This example showcases Next.js's Static Generation feature using esa as the data source.
- WordPress
- DatoCMS
- Sanity
- TakeShape
- Contentful
- Strapi
- Agility CMS
- Cosmic
- ButterCMS
- Storyblok
- Blog Starter
Execute create-next-app
with npm or Yarn to bootstrap the example:
npm init next-app --example cms-esa cms-esa-app
# or
yarn create next-app --example cms-esa cms-esa-app
Download the example:
curl https://codeload.github.com/zeit/next.js/tar.gz/canary | tar -xz --strip=2 next.js-canary/examples/cms-esa
cd cms-esa
First, create an account on esa.
After creating an account, create a new team from the dashboard and assign any name to it.

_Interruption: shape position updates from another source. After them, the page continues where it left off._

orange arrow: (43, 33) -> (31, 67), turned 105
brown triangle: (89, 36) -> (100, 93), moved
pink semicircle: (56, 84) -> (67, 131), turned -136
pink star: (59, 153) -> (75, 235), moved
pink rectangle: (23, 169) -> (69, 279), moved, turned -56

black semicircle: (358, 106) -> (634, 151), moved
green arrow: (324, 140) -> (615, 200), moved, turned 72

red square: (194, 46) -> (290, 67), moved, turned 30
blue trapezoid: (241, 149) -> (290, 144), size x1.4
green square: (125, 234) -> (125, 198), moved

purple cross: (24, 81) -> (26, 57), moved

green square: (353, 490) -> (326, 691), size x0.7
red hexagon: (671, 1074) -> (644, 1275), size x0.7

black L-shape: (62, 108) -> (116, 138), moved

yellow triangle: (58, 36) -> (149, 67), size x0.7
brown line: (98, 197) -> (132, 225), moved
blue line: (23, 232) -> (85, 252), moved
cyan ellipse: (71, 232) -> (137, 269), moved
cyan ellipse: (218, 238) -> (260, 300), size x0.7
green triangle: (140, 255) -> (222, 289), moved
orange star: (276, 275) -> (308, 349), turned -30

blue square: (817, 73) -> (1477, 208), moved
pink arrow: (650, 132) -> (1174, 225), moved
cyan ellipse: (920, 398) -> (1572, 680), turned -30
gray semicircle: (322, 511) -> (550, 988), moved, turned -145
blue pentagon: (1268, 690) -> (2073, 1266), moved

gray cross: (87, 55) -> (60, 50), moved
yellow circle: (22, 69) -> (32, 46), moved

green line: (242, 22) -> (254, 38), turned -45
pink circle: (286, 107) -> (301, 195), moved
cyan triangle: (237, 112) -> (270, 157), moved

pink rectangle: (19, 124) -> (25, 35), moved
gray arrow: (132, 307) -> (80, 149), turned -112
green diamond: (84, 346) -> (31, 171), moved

From the dropdown next to the project name, click API Keys.
Create a new API Key with the Read permission.
Next, copy the .env.local.example
file in this directory to .env.local
(which will be ignored by Git):
cp .env.local.example .env.local
Then set each variable on .env.local
:
ESA_API_TOKEN
should be the API token you just copied.ESA_TEAM
should be the team name, which is a subdomain in the esa URL:https://<team>.esa.io/
Your .env.local
file should look like this:
ESA_API_TOKEN=...
ESA_TEAM=...
npm install
npm run dev
# or
yarn install
yarn dev
Your blog should be up and running on http://localhost:3000! If it doesn't work, post on GitHub discussions.
You can deploy this app to the cloud with Vercel (Documentation).
To deploy your local project to Vercel, push it to GitHub/GitLab/Bitbucket and import to Vercel.
Important: When you import your project on Vercel, make sure to click on Environment Variables and set them to match your .env.local
file.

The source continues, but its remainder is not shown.